Increase the employees’ awareness level on information security.
In order to increase the awareness on security issues among the employees, the organization should take several steps to improve the employees’ awareness and understanding on the important information security. Method that could be taken by the organization is by give education to their employees about the protection of data and gives the training to the staff about the way to protect the data. By implement these methods, the employees can have better understanding about information security and also can protect the information well. Employees must understand and accept the risks that come with using technology and the Internet in particular. By knowing the threats that are present, they can learn to use the luxury of carefully, and not blindly accepting someone will have a solution for the problems they may face.
Install the appropriated protection programs and always secure the data.
The employees and organizations’ personnel must ensure that the organizations computer network is securely configured and actively managed against known threats. IT network professional also should help organization maintain a secure virtual environment by reviewing all computer assets and determining a plan for preventive maintenance. This includes routinely cleaning up unnecessary or unsafe programs and software, applying security patches such as small pieces of software designed to improve computer security, and performing routine scans to check for intrusions. Organization also may review access rights and have the IT professional set up an automated procedure that requires the employees to change their passwords at regular intervals to further protect organization information assets. Beside that, the computer system should be install updated and latest protected program such as the updated antivirus to protect the computer from viruses attacks.

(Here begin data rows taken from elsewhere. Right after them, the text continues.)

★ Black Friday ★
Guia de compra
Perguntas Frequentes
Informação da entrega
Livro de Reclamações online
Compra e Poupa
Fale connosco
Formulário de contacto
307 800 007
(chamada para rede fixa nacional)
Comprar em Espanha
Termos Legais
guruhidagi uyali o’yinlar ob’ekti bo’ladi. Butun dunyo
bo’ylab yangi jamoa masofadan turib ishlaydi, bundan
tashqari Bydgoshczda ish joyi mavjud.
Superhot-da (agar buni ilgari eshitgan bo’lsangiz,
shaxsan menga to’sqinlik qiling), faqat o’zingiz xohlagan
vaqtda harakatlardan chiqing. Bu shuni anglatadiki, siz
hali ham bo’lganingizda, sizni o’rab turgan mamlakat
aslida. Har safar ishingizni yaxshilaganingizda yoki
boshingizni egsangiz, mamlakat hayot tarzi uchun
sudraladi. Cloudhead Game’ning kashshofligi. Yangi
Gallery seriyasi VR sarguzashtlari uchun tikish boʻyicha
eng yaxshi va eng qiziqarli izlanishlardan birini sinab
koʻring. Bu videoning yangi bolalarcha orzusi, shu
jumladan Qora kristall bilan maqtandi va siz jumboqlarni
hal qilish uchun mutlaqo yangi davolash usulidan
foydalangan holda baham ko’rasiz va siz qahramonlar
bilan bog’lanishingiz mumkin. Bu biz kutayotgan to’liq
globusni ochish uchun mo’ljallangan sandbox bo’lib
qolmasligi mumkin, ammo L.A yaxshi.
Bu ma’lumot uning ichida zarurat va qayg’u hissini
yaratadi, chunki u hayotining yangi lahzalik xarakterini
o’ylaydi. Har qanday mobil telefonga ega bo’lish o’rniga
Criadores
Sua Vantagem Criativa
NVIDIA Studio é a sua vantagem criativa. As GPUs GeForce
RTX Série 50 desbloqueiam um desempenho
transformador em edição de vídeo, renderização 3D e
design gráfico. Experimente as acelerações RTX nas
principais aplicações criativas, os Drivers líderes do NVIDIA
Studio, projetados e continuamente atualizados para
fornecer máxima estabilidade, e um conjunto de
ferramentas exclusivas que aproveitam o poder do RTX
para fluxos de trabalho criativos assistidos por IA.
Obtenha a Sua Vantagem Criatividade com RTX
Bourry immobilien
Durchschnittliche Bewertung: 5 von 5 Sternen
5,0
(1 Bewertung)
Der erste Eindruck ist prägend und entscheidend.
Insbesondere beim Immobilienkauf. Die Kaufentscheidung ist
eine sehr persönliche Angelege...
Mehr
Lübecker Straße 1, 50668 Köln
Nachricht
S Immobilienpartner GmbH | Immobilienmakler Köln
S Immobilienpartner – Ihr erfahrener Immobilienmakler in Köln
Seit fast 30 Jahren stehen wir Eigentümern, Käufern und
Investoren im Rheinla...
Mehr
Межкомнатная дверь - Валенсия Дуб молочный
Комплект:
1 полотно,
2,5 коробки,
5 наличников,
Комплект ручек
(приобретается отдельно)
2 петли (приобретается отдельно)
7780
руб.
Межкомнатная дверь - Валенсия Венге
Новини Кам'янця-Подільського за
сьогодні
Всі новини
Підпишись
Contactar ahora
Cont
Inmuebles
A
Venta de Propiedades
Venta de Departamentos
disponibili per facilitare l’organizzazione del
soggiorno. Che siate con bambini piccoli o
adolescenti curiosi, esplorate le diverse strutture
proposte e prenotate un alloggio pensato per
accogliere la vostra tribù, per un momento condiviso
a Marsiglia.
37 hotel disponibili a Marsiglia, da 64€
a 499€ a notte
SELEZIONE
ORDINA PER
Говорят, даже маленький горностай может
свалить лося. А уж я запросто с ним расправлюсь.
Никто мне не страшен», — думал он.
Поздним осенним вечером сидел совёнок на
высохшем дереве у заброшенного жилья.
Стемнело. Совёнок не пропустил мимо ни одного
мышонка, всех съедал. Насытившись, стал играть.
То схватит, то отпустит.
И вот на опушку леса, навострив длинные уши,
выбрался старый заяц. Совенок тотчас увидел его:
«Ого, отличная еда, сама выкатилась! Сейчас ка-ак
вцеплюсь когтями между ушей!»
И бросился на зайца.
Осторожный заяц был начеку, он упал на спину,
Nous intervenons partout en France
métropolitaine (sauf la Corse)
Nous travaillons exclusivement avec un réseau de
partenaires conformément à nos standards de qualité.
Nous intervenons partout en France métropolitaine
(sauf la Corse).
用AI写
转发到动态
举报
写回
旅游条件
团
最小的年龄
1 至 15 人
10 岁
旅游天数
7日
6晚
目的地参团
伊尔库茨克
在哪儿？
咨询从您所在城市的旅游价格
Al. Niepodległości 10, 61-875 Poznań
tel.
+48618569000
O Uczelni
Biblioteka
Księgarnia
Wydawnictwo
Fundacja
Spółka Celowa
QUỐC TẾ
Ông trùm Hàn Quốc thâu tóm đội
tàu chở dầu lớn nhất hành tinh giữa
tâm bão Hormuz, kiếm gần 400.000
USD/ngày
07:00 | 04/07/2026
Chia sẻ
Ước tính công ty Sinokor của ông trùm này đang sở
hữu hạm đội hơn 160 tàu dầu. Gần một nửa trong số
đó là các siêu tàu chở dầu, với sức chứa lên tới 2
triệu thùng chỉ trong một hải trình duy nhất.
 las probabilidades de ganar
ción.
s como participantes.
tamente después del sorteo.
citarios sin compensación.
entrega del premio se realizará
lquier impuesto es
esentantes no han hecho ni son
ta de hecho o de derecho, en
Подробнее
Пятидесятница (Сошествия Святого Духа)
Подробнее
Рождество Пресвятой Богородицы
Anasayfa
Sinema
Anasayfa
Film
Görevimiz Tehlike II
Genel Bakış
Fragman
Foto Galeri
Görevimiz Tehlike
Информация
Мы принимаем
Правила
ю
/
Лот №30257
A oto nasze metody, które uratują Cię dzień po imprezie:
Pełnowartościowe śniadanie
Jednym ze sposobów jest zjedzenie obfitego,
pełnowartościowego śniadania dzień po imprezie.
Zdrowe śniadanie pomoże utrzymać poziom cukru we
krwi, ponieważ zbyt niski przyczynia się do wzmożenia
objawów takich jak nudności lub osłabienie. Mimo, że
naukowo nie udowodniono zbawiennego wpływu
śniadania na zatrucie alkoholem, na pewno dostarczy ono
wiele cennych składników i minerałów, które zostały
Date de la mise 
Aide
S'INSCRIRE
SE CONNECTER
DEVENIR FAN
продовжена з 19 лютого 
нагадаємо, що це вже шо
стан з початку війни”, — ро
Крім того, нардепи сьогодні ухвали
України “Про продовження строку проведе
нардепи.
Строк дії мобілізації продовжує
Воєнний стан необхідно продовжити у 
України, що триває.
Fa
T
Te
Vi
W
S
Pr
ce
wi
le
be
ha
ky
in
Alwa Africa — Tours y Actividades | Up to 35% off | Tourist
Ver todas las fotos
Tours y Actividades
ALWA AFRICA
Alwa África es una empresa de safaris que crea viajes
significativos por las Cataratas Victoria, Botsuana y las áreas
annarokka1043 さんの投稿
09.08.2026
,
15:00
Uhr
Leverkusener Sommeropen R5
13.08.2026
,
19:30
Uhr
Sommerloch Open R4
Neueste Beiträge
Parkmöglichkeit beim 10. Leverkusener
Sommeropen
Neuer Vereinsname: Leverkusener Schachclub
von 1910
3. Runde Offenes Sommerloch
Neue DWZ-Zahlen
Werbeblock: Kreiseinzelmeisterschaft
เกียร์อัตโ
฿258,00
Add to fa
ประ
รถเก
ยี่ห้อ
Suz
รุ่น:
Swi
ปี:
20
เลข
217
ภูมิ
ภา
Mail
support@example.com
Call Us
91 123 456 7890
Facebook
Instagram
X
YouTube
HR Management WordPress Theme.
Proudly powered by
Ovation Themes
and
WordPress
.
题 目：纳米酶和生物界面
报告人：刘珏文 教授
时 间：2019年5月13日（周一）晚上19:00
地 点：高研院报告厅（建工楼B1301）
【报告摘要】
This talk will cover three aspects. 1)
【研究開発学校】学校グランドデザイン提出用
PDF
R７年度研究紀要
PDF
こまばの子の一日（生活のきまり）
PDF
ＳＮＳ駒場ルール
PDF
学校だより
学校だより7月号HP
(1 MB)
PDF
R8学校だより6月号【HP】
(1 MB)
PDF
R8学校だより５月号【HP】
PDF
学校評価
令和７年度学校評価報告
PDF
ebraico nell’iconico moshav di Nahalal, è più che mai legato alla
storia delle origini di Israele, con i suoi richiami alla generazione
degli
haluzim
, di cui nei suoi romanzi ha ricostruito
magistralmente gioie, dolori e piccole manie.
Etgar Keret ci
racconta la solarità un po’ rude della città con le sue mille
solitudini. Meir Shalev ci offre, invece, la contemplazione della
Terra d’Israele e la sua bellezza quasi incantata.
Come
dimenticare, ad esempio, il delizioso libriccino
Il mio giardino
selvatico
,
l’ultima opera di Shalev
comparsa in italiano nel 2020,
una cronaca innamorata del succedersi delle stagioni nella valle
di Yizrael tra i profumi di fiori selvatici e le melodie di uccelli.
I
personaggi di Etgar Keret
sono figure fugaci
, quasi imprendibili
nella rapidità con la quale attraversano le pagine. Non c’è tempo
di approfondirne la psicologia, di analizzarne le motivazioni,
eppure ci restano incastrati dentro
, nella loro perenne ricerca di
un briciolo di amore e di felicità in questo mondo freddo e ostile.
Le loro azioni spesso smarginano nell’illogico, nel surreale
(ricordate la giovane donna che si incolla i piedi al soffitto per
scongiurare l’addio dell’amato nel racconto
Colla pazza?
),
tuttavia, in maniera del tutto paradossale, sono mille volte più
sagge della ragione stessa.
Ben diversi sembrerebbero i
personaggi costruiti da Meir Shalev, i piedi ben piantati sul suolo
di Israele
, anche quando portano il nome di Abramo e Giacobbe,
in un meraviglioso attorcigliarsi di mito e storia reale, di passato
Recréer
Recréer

Hiring the qualification employees
To protect and secure the confidential information well, the organization should hiring the IT experts and employee that have the right qualification to protect the data. This is to ensure the employee know what to do if problem occurs and to protect the data as well. Besides that, the IT expert or the qualification staff have better understanding of information security and know the steps to ensure the information is always keeping safely.
Information security is crucial in organization. All information stored in the organization should be kept secure. Information security will be defined as the protection of data from any threats of virus. The information security in important in the organization because it can protect the confidential information, enables the organization function, also enables the safe operation of application implemented on the organization’s Information Technology system, and information is an asset for an organization. Even thought the information is important in organization, there are several challenges to protect and manages the information as well. One of challenges faced in an organization is the lack of understanding on important of information security. When employees is lack of information security knowledge in term of keeping their information, the organization is easy to being attacks by hackers or another threats that try to stole or get the organization confidential information. So it is crucial and important to all staff in an organization to have knowledge and understanding about the importance information security practice in an organization to protect the confidential data.